Comment by benkuhn on Tips for the most immersive video calls · 2020-09-29T21:43:13.871Z · LW · GW
  1. Even if decent, I'd be surprised if the microphone compares well to the BoomPro (it's farther from your mouth so will pick up more noise, and most non-standalone mics are optimized for low cost not quality)
  2. I think most earbuds are a lot worse than Pixel USB-C buds for calls—it looks like these have a relatively nice microphone, and relatively poor noise isolation (= allow you to hear your own voice much better)
Comment by benkuhn on Tips for the most immersive video calls · 2020-09-28T11:26:24.983Z · LW · GW

Oh OK, then the audio improvements the post describes will work fine as-is (except for the non-headset mic) and the video ones are probably not worth it. And I guess the networking advice becomes "invest in properly debugging your wifi" instead of running a cable.

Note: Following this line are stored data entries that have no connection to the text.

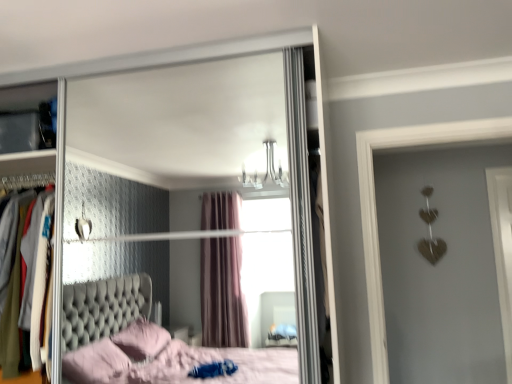 Question: Is metallic silver dresser at left wider or thinner than clear glass mirror at upper center?

Choices:
 (A) thin
 (B) wide

Answer: (A)

Question: From the image's perspective, is metallic silver dresser at left positioned above or below clear glass mirror at upper center?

Comment by benkuhn on Tips for the most immersive video calls · 2020-09-28T01:25:44.017Z · LW · GW

I assume you don't care about video if you'll be walking around? (I think you lose a lot by giving up video, but de gustibus non disputandum.)

For audio, you could possibly wireless-ify the audio setup in the article with something like an AptX Low Latency to 3.5mm adapter and switching from the BoomPro to the Antlion ModMic Wireless (since I don't think those adapters support mics).

Note that Bluetooth sucks and I haven't tested this so it may not work as well as it sounds like it should. But if you want to keep open-back headphones and a good mic, that's probably your best bet.

Comment by benkuhn on Tools for keeping focused · 2020-08-31T22:29:21.403Z · LW · GW

Yay, happy to hear it was helpful!

Comment by benkuhn on Tools for keeping focused · 2020-08-07T02:01:13.252Z · LW · GW

FYI, you can also disable the red circle from within the Slack preferences (maybe you already knew this, but if not, sorry the post wasn't more explicit!)

Comment by benkuhn on Tools for keeping focused · 2020-08-05T14:00:13.850Z · LW · GW

Thanks, fixed!

Comment by benkuhn on Developmental Stages of GPTs · 2020-07-28T11:32:44.217Z · LW · GW

I'm confused about the "because I could not stop for death" example. You cite it as an example of GPT-3 developing "the sense of going somewhere, at least on the topic level," but it seems to have just memorized the Dickinson poem word for word; the completion looks identical to the original poem except for some punctuation.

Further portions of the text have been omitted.